* **What you will do**
Count how many lines in the data hold "icon". Only the number.

Document structure recognition data:
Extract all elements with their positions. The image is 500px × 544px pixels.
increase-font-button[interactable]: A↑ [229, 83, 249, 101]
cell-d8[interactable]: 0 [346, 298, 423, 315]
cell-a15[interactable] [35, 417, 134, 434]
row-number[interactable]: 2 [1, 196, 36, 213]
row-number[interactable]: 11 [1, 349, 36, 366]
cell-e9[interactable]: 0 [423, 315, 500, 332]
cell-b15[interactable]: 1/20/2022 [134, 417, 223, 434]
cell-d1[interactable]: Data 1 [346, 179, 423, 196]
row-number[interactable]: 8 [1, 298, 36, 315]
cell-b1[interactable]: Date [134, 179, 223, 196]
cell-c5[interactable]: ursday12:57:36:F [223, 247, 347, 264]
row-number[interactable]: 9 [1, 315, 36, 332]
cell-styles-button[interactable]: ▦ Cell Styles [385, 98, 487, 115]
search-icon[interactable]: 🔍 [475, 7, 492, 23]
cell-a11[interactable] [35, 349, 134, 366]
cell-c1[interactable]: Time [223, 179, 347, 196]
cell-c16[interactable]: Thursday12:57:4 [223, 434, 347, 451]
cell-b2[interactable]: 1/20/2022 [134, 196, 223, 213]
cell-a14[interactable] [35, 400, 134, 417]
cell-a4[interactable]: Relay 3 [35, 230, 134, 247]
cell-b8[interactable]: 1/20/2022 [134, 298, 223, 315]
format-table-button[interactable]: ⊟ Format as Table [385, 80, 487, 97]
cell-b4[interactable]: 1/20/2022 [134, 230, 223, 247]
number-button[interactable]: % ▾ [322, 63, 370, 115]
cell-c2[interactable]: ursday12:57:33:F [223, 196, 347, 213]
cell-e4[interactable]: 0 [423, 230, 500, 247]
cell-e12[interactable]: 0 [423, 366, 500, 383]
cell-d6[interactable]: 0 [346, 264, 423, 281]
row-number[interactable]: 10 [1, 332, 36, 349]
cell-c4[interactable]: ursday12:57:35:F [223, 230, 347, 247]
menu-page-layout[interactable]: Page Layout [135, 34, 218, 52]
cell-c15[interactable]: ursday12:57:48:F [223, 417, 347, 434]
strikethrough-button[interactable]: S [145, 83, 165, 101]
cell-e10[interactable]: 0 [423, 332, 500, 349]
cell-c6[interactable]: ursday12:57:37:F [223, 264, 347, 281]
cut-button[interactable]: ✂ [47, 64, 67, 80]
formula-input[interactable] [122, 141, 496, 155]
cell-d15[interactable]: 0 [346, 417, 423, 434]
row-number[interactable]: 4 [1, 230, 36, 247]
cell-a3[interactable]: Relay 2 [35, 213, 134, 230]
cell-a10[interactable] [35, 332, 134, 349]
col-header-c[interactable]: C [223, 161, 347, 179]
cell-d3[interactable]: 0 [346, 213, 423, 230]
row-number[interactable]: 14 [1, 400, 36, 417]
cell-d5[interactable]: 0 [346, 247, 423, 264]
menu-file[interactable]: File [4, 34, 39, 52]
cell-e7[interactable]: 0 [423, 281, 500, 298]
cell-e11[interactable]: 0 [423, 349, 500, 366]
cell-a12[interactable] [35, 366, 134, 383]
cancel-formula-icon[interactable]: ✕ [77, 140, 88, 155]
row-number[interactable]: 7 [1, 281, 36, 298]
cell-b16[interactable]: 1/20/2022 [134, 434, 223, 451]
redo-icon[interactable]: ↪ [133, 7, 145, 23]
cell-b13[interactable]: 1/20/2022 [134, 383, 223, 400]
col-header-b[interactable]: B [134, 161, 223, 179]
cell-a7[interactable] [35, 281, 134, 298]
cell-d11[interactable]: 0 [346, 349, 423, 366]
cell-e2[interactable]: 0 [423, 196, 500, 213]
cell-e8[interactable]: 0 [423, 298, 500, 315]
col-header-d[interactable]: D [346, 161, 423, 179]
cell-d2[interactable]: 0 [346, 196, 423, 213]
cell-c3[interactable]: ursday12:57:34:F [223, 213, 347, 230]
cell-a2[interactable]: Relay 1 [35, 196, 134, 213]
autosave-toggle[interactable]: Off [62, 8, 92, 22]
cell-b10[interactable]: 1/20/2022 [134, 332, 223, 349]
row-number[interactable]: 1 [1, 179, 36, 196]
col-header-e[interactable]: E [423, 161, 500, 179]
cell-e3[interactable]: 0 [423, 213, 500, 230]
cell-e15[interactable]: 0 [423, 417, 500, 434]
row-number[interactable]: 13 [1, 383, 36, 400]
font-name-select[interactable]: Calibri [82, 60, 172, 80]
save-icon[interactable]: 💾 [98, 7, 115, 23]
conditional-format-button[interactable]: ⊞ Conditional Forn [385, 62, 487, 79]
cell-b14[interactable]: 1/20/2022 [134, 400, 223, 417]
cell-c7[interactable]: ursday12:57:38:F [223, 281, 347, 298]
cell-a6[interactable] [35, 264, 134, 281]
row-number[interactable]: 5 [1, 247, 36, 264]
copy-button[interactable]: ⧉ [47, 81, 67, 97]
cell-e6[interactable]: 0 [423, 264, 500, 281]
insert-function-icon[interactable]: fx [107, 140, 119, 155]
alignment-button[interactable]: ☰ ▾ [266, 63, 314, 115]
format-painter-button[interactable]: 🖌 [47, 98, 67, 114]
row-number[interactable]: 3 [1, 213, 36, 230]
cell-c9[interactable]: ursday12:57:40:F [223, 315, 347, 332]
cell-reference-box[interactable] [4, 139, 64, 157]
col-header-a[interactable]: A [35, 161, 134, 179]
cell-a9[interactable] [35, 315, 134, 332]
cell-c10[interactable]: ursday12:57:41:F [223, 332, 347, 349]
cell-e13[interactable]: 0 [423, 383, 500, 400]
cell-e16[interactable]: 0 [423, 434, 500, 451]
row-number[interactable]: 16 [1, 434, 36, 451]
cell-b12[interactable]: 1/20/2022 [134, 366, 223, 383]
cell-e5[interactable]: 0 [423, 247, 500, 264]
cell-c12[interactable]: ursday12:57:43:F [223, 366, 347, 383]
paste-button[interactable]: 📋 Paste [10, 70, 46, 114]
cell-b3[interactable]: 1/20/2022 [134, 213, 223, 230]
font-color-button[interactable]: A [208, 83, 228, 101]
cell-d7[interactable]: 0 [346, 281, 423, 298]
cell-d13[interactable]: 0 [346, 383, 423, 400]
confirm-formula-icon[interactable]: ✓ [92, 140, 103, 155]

* **Answer**
6